In our paper, we address the identification and handling of such inconsistencies using negative rules, which are predicates that take a number of records and return whether the records are consistent or not. For example, if ER mistakenly merges two person records with different genders, we can specify a binary negative rule that flags an inconsistency for any record that has both genders. The negative rules are then used with the original ER rules to find a consistent ER solution.

There are two reasons why we cannot simply modify the ER rules instead of using the negative rules. First, the negative rules are only used to check the consistency of the final ER result and not the consistency of the intermediate records that are created during the ER process. For example, a record that has both genders may turn out to be Female (based on more evidence) at the end of the ER process (and thus consistent). Second, the negative rules can be viewed as an effort of a second party to fix the errors made by the ER rules of the first party.

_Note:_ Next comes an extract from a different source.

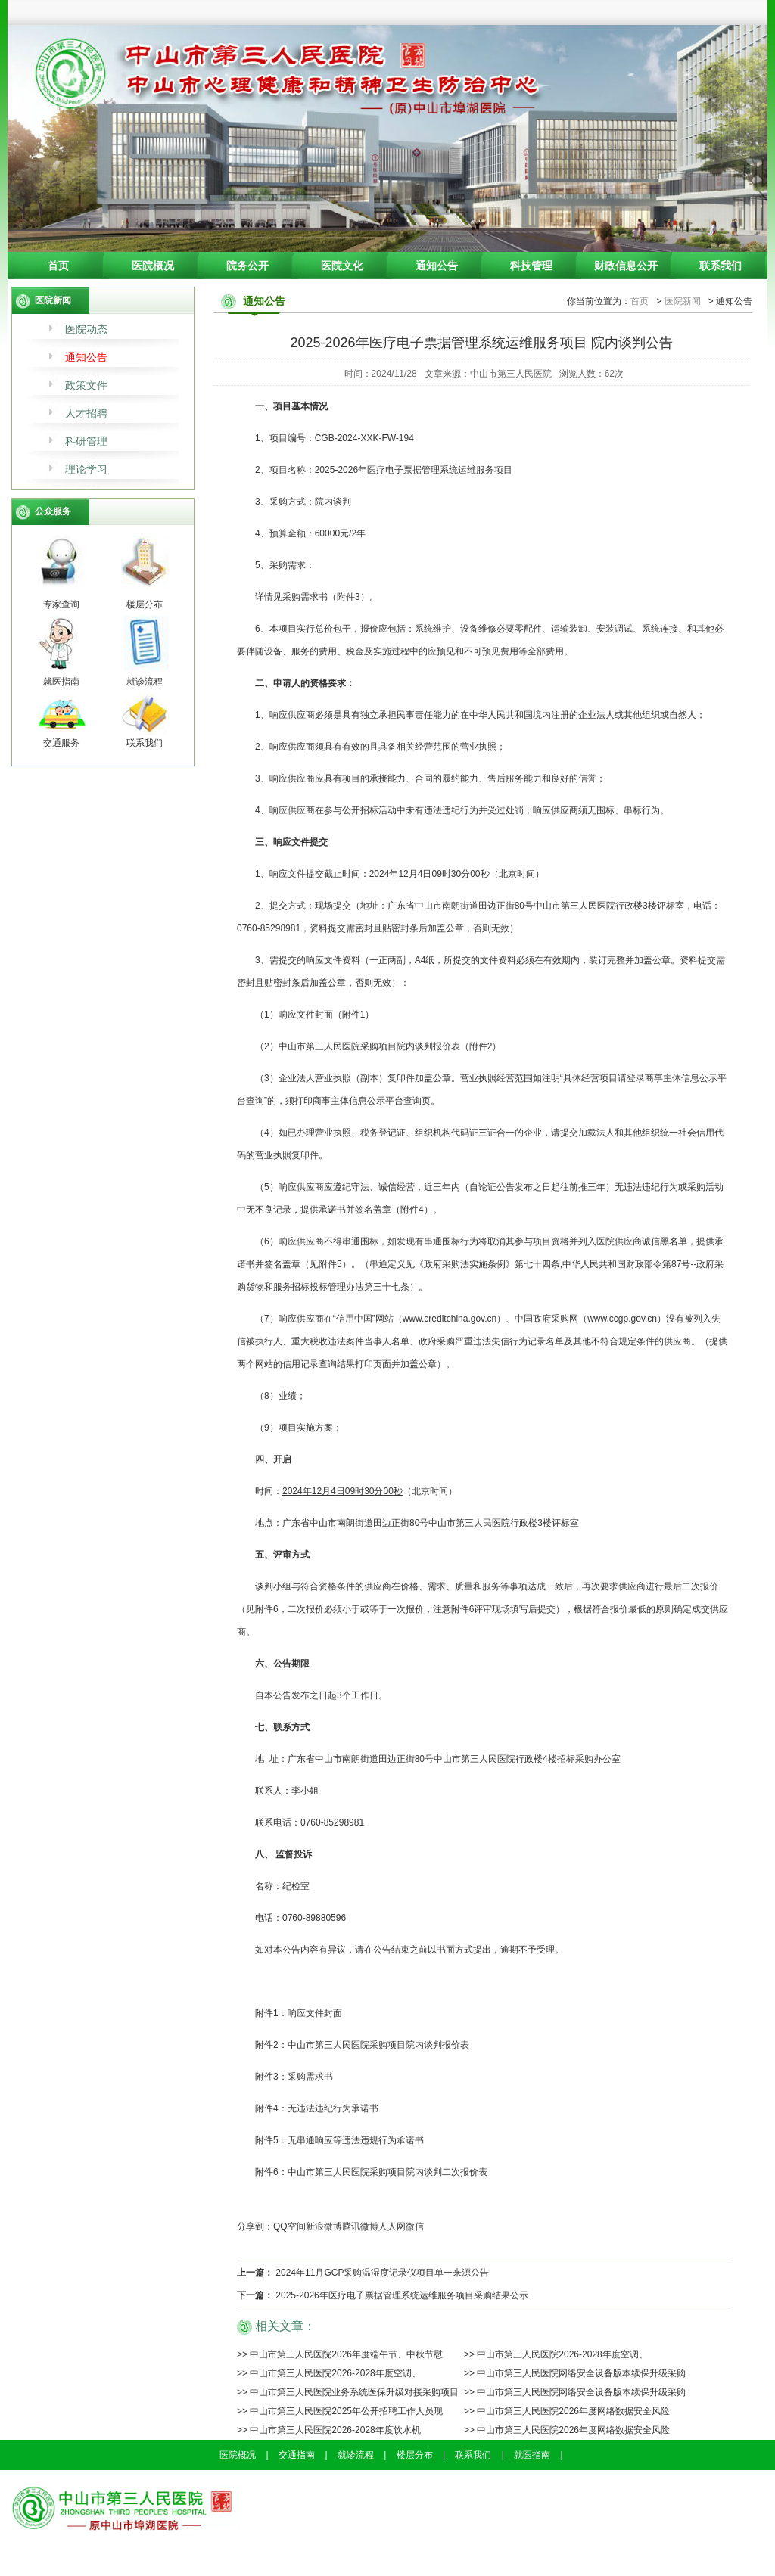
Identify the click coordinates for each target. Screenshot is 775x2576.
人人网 (392, 2226)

We propose a general algorithm that finds a consistent ER solution and an enhanced algorithm that is more efficient than the general algorithm, but assumes certain properties on the negative and ER rules. Our main findings are as follows:
  • Negative rules can significantly improve the accuracy of the ER process. Depending on the strategy, a domain expert may need to help resolve the inconsistencies.
  • Different combinations of negative rules may result in different accuracy and runtime results. The negative rules themselves also need to be correct and effectively pinpoint the errors of the ER rules.
  • Applying negative rules is an expensive process (at least quadratic) that should not be run on the entire dataset if the dataset is very large. A common technique in ER is to use blocking techniques (many variations exist) where the entire dataset is divided into smaller blocks, and the blocks are processed one at a time. The negative rules can be used within each block.
  • Even without the properties, the enhanced algorithm can efficiently produce results that are nearly identical to those of the general algorithm.